Figure 4. DC interaction with tumour cells: antigen capture

The figure illustrates some phagocyte surface receptors and their putative ligands that are implicated in the recognition of dying tumour cells. Receptors shown in blue represent molecules expressed by dying tumour cells, receptors shown in orange represent molecules expressed by dendritic cells (DCs) and the receptors shown in green function as a ‘bridge’ between the two cells. BAI1, brain-specific angiogenesis inhibitor 1; C1Q, complement C1q subcomponent; C3β, complement C3β; CRP, cysteine-rich protein; GAS6, growth arrest-specific protein 6; HMGB1, high mobility group protein B1; HSP, heat shock protein; LDL, low-density lipoprotein; LOX1, lectin-like oxidized LDL receptor 1; LPC, lipid lysophosphatidylcholine; MBL, mannose binding lectin; MFG-E8, milk fat globule-EGF factor 8 (also known as lactadherin); P2Y2, P2Y purinoceptor 2; PS, phosphatidylserine; S1P, sphingosine 1-phosphate; SAP, sphingolipid activator protein 1; SIRPα, signal-regulatory protein-α; STAB2, stabilin 2; TIM4, T cell membrane protein 4; TLR4, Toll-like receptor 4; TSP, thrombospondin.

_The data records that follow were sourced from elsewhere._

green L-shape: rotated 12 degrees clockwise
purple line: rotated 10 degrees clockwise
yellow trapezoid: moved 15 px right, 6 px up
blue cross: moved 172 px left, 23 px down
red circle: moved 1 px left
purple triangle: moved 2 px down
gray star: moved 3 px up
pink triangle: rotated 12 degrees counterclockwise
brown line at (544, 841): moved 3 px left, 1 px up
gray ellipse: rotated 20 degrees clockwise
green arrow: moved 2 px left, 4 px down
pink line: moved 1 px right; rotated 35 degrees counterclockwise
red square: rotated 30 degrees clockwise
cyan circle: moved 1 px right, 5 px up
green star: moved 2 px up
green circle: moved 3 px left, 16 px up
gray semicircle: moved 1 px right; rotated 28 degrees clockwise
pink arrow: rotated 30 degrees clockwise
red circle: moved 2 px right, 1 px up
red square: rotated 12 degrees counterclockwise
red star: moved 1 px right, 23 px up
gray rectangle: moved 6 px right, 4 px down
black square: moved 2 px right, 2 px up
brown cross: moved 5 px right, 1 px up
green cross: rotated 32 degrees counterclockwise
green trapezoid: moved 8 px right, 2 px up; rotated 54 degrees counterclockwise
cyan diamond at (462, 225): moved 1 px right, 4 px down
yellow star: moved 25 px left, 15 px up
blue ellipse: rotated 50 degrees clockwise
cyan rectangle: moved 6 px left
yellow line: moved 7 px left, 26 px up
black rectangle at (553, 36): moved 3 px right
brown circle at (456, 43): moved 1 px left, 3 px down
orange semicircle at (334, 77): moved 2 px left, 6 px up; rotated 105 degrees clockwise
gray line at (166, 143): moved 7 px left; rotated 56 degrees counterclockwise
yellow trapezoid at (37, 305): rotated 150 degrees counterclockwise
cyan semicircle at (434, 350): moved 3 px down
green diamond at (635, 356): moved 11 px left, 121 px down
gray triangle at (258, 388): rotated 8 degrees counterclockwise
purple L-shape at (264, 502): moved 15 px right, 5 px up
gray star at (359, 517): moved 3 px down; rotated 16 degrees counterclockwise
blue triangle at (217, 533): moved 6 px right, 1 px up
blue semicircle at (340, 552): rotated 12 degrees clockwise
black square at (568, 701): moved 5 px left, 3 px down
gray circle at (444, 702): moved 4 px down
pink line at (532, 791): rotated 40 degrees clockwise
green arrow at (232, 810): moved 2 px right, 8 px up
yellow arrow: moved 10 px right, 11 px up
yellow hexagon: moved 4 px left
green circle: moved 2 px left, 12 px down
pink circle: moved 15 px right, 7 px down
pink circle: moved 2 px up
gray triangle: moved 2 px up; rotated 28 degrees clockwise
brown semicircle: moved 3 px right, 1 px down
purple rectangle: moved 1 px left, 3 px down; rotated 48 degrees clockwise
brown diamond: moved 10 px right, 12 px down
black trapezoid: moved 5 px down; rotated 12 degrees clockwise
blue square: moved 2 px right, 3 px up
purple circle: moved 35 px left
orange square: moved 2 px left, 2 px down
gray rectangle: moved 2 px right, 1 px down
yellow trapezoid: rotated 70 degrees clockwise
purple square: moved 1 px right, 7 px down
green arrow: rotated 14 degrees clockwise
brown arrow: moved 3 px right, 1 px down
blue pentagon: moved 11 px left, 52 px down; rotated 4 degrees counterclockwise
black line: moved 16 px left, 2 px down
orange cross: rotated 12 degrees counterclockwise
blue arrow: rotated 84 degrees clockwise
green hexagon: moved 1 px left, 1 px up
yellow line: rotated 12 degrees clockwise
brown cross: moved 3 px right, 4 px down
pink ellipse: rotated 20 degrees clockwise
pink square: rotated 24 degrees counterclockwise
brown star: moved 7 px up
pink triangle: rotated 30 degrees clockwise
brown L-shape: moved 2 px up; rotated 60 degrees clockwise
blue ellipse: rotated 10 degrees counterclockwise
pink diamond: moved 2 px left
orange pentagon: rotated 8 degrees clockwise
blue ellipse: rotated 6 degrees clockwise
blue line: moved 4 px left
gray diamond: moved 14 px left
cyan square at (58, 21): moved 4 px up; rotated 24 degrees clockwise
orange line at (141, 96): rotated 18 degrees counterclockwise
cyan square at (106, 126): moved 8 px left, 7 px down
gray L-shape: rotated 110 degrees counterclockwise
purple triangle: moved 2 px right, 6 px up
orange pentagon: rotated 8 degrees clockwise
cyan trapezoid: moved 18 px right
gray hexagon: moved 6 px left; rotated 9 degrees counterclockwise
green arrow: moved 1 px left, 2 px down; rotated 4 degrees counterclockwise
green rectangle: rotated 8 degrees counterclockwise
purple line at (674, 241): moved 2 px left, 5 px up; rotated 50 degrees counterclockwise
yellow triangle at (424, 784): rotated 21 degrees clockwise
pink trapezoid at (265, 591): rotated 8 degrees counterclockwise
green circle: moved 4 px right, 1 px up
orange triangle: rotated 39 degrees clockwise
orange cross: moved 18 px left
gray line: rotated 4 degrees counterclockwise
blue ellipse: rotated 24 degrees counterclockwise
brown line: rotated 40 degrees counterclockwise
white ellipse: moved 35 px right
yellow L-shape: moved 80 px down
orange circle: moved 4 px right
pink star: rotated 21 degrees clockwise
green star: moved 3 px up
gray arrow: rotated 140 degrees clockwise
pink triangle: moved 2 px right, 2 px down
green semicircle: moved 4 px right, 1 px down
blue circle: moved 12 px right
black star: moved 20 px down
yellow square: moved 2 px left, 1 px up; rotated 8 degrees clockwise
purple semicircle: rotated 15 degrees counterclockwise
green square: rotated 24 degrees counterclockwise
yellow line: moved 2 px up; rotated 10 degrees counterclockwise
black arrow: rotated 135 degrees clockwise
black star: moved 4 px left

Figure 5. The interaction of DCs with tumour cells: modulation of DC maturation

Cancer cells attract immature dendritic cells (DCs), possibly through chemokines such as CCL20 or CXCL12. DCs can then be exposed to cancer-derived factors — for example, thymic stromal lymphopoietin (TSLP) — which skews their maturation towards T helper 2 (TH2)-type inflammation. In this environment, TH2 cells promote tumour development either directly or via macrophages. EGF, epidermal growth factor; IL-13, interleukin-13; OX40L, OX40 ligand.

Figure 6. DCs and cancer immunotherapy

a | Random targeting of dendritic cells (DCs) in ‘endogenous’ vaccination results from in vivo antigen release owing to immunogenic cell death in response to chemotherapy, radiotherapy and immunomodulation approaches that are targeted at T cells. b | Vaccines can be based on ex vivo-generated tumour antigen-loaded DCs that are injected back into patients. c | Specific in vivo DC targeting with DC antibodies fused with antigens and with DC activators is shown. d | Targeting DCs in the tumour microenvironment to reprogramme pro-tumour inflammation towards tumour rejection is shown. MHC, major histocompatibility complex; TLR, Toll-like receptor.